Heritage groups around Ashfield have been left fearing for their future following the announcement that the district’s heritage and tourism development officer is being made redundant.
Marg Thorne, from Sutton Heritage Society, said that the loss of Denis Hill in this post will have a ‘drastic effect on every aspect of our heritage throughout the whole of the district’.
She said: “Denis is a facilitator for many projects. He is absolutely brilliant at getting funding from various sources for our heritage projects.
“We would be losing this expertise which he so readily imparts to all groups.
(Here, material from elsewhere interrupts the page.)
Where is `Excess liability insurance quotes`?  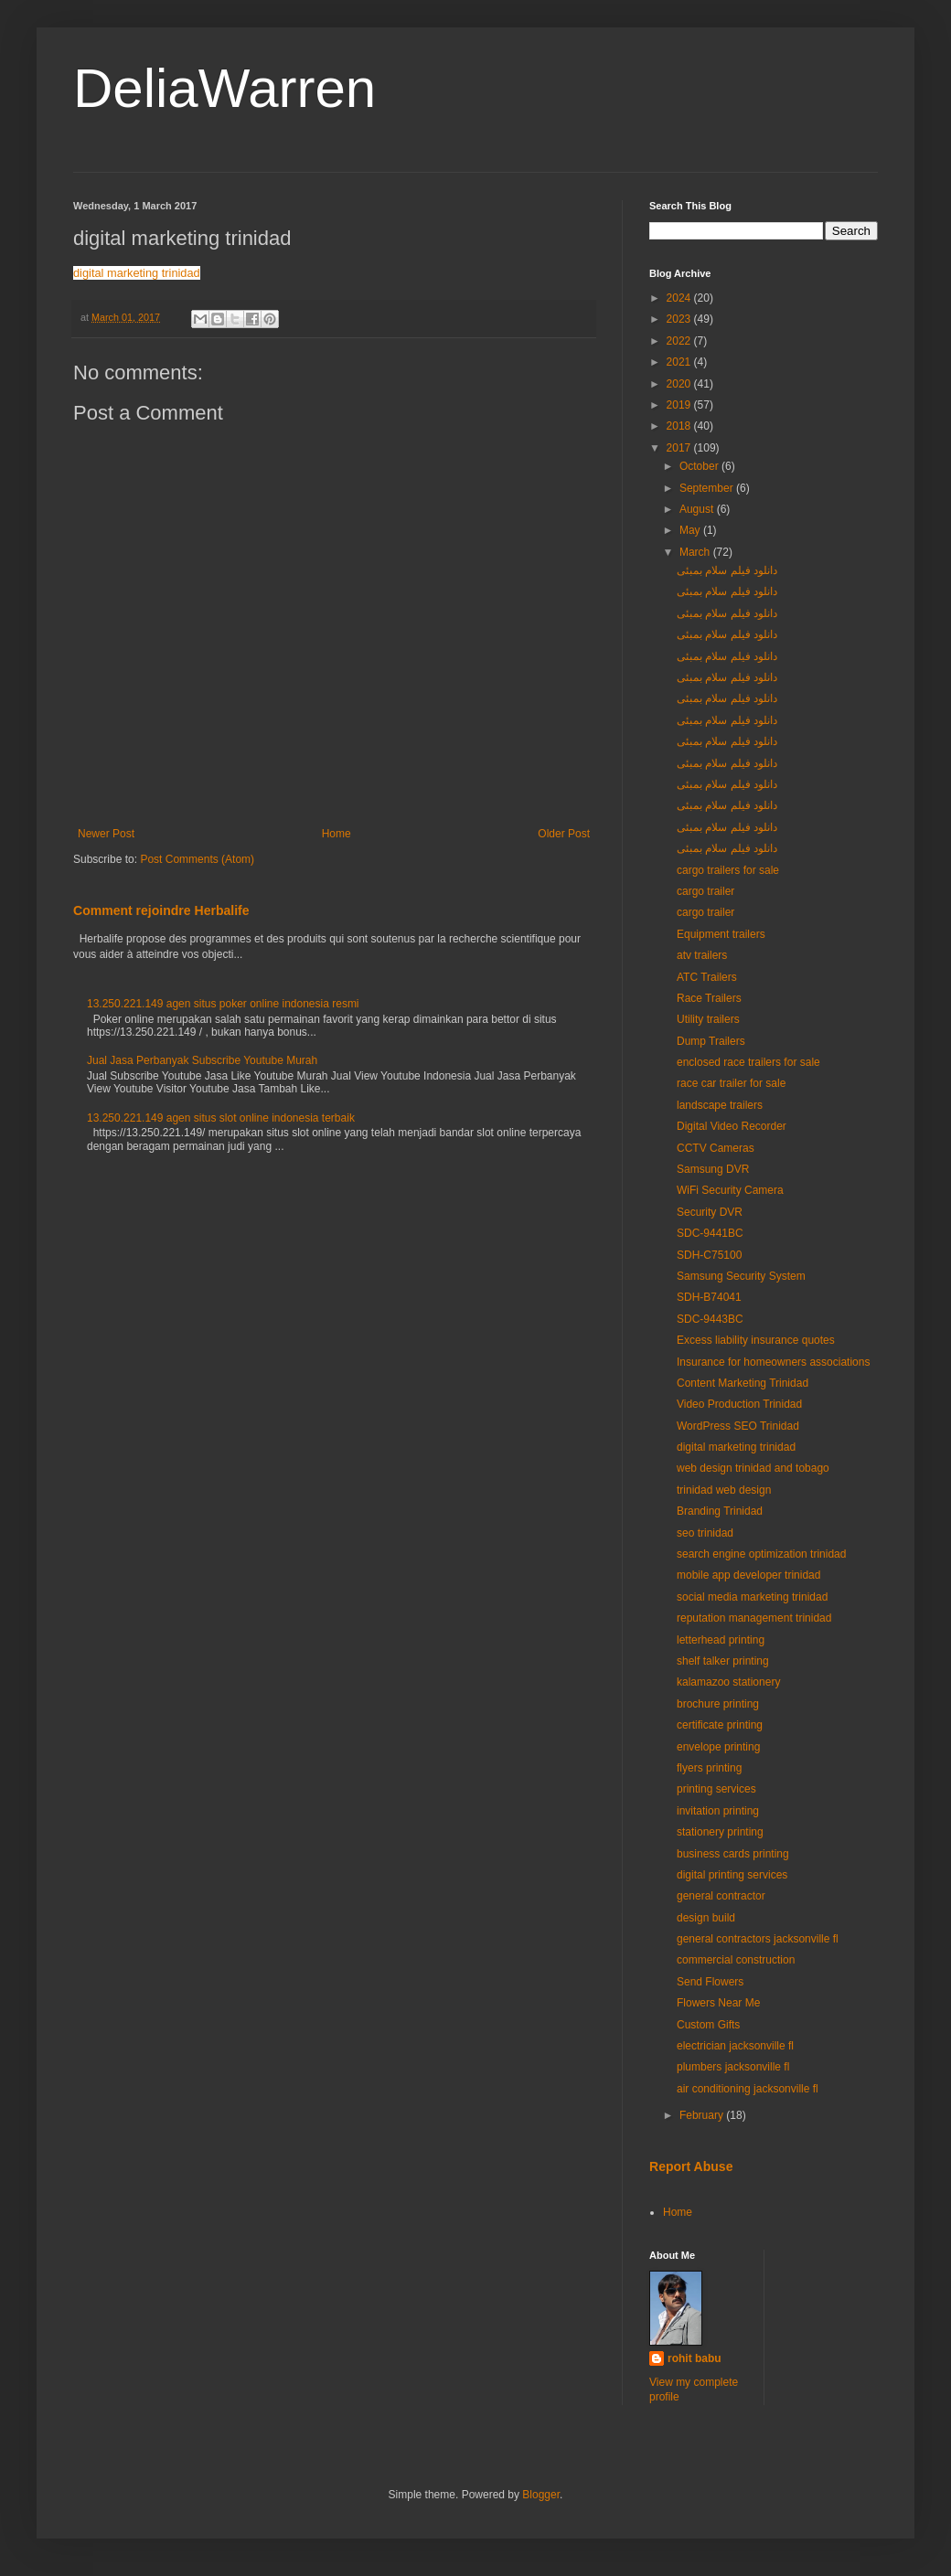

We think it is a move which the council will regret, but have they really quantified the benefits that maintaining the heritage of Sutton for present and future generations brings to the town and its businesses?”
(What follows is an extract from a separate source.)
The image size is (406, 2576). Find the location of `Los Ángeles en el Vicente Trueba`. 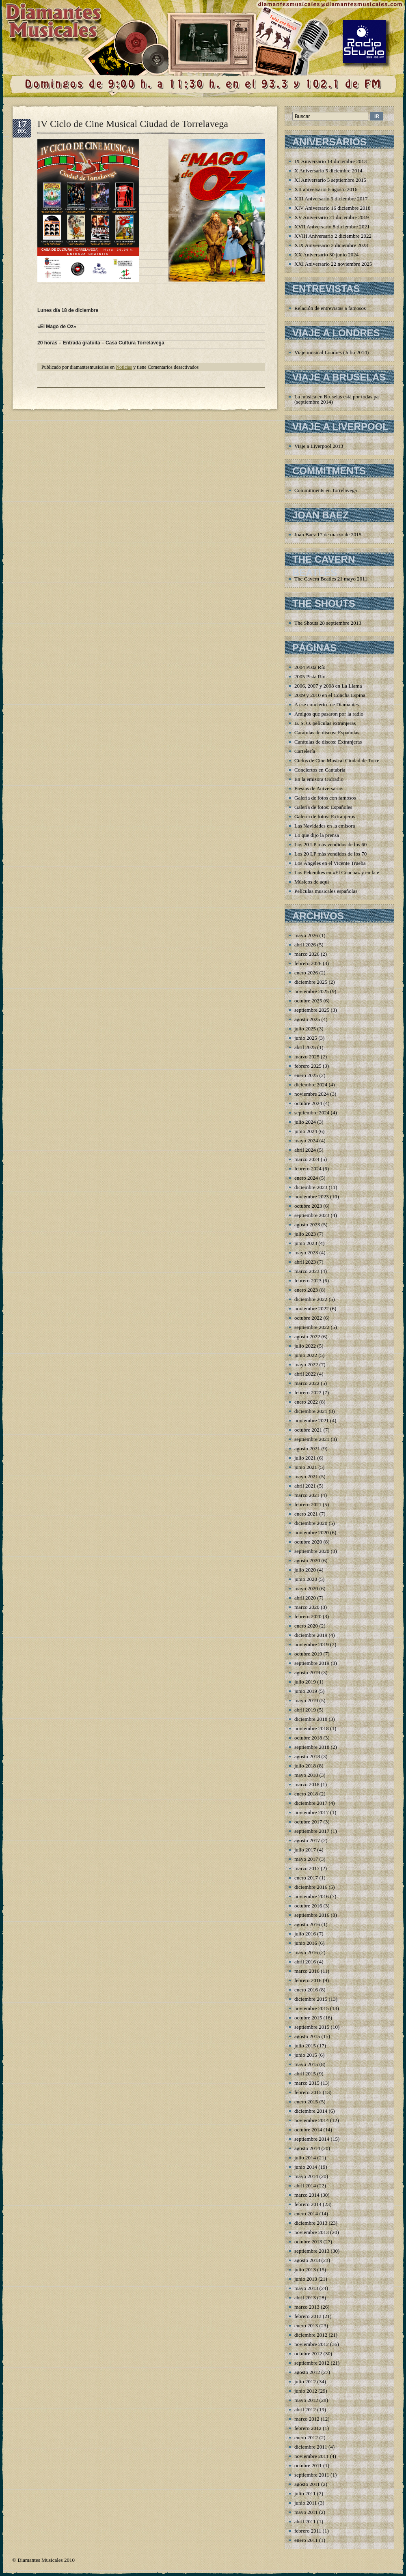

The chairman of Hucknall’s event of the year - The Byron Festival - said that the axing of this role could be the death knell for that event.
“This is devastating news,” said Ken Purslow.
“Denis is the lynchpin of the festival and sits on the committee.
“We fear this could spell the end, as without his vital help, advice and expertise I’m not sure it will run next year without him.
“Our funding was already cut significantly this year and thankfully the three county councillors stepped in with some cash to keep it going, but this move by the district council is a move too far.”
The festival is the biggest event on the Hucknall calendar and attracts thousands of visitors to the event which last year stretched over 10 days.
Ian Bunting, the chairman of Skegby Appreciation Society, said that without the support and involvement of Denis Hill, the popular heritage walk at Skegby ‘would still be a pipe dream’.
“Our society was formed with the sole intention of uncovering and reclaiming the troughs on Old Road, Skegby, however this quickly spread to many other places of local interest within the village, culminating in the completion of a Heritage Walk with plaques strategically placed at each of the sites, giving some detailed information,” he said.
“Denis helped with fundraising, organising and planning the manufacture and erection of the plaques and to this day, brings thousands of local enthusiasts to the trail and gives interesting talks on the subject.”
He added: “Please do not let the knowledge and the interest in our local history be lost because we will never get it back.”